Learning notes , For reference only , If there is a mistake, it must be corrected

key word ：spatial transcriptomics; deconvolution; graph-based artificial intelligence; single-cell RNA-seq

List of articles

- DSTG: deconvoluting spatial transcriptomics data through graph-based artificial intelligence

DSTG: deconvoluting spatial transcriptomics data through graph-based artificial intelligence

Abstract

Recently developed spatial transcriptomics （ST） Be able to slice different tissues spots Spatial information with each spots Inside RNA abundance of cells Connect , This is particularly important for understanding the structure and function of tissues and cells . However , For something like this ST data , Due to a spot Usually more than a single cell Big , At every spot The measured gene expression is from a mixture of cells with heterogenous cell types. therefore , It needs to be done for each spot Of ST Split the data , To reveal the cell composition of the space point . In this study , We have come up with a new method , That is, through graph based convolution network （DSTG） Deconstruct the spatial transcriptome data , To accurately deconstruct the observed gene expression at each point and restore its cellular composition , To achieve a high level of segmentation , And reveal the spatial structure of cell heterogeneity in tissues .DSTG It not only shows excellent performance on synthetic spatial data generated by different schemes , It also effectively recognized the mouse cortex 、 Of cells in hippocampal slices and pancreatic tumor tissue The composition of space . All in all ,DSTG Accurately reveals Cell states and subpopulations based on spatial localization .DSTG is available as a ready-to-use open source software (https://github.com/Su-informatics-lab/DSTG) for precise interrogation of spatial organizations and functions in tissues.

Introduction

Different types of cells are spatially and structurally present in tissues to perform their functions . Revealing the complex spatial structure of heterogeneous tissues is of great significance for understanding the cellular mechanisms and functions in diseases . unicellular RNA Sequencing technology （scRNA-seq） The rapid development of has attracted people to elucidate the formation of heterogeneous cells [1-4] And tracking the blood relationship within the organization [5-7]. Unfortunately , Due to the lack of spatial information ,scRNA-seq Unable to recognize the structural organization of heterogeneous cells in complex tissues . therefore , As scRNA-seq A supplement to , A method of transcriptome analysis with spatial resolution [8-10] Has been introduced . In order to reveal the spatial cellular structure in tissues , Sequencing based high-throughput spatial transcriptomics （ST） technology [11-14], Such as 10X Genomics Visium[8] and Slide-seq[15, 16], Use spatially indexed barcodes with RNA sequencing, Allows quantitative analysis of the transcriptome of a single tissue section with spatial resolution .

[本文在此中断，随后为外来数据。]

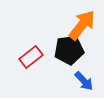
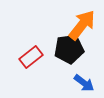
black pentagon: moved 1 px up
blue arrow: moved 2 px down; rotated 10 degrees counterclockwise
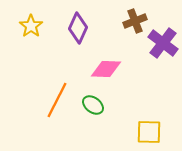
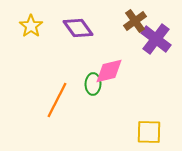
brown cross: rotated 15 degrees counterclockwise
purple diamond: rotated 60 degrees counterclockwise
purple cross: moved 7 px left, 4 px up
pink diamond: moved 3 px right, 2 px down; rotated 16 degrees counterclockwise
green ellipse: moved 21 px up; rotated 55 degrees clockwise
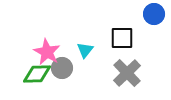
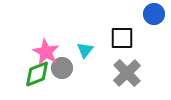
pink star: moved 1 px left
green diamond: rotated 20 degrees counterclockwise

burgeoning ST The technology can be used to analyze transcripts spatially index And measure expression profiles, This promotes our understanding of the precise organizational structure . However ,ST The resolution of the data is much lower than the single cell level . adopt “spot”[8] or “bead”[15, 16] Captured at a specific location Transcripts It usually consists of a mixture of heterogeneous cells . for example ,10X Genomics The company developed microarray based ST One of the technologies Visium, Use a diameter of 50μm Of spot, Every spot Average coverage 10-20 Cells [17]. Even at high resolution (10 micron ) Quantifying gene expression Slide-seq[15, 16], A pixel may still overlap multiple cells . therefore , In a "spot " The gene expression measured on the reflects the cell mixture . therefore , reveal ST Every... In the data spot Cell composition is essential for high-resolution investigation of the molecular and cellular structure of tissues .

To solve this problem , At present, few customization methods have been developed . SPOTlight[18] It is a non negative matrix factorization regression and non negative least square method deconvolute Algorithm , It has been successfully applied to ST data [16]. say concretely ,SPOTlight Combined reference scRNA-seq Data to identify cell type-specific topic profiles, And further used to deconstruct spatial points . This method uses scRNA-seq Data identification cell states and subpopulations Come on deconvolute ST data , It indicates that the utilization characteristics are obvious scRNA-seq Data will help and facilitate the exploration of spatial data sets . such ST deconvolute A major limitation of the method is that it cannot be effectively learned and utilized spot The intrinsic topological information of the inner cell types , This topology information provides information about the observed gene expression patterns and associated cell types at spots.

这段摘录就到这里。